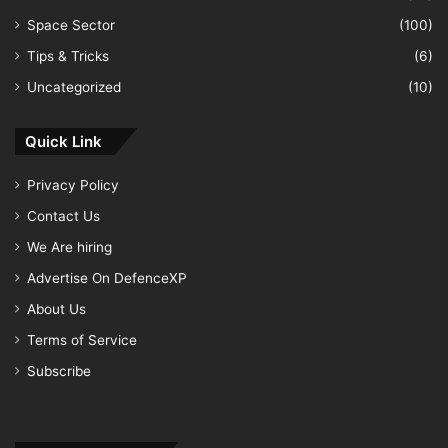
Space Sector
(100)
Tips & Tricks
(6)
Uncategorized
(10)
Quick Link
Privacy Policy
Contact Us
We Are hiring
Advertise On DefenceXP
About Us
Terms of Service
Subscribe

============================================================

● What is required: Your task is a word-for-word transcription of the entries, leaving out all pictures.

● Task response:
Space Sector
(100)
Tips & Tricks
(6)
Uncategorized
(10)
Quick Link
Privacy Policy
Contact Us
We Are hiring
Advertise On DefenceXP
About Us
Terms of Service
Subscribe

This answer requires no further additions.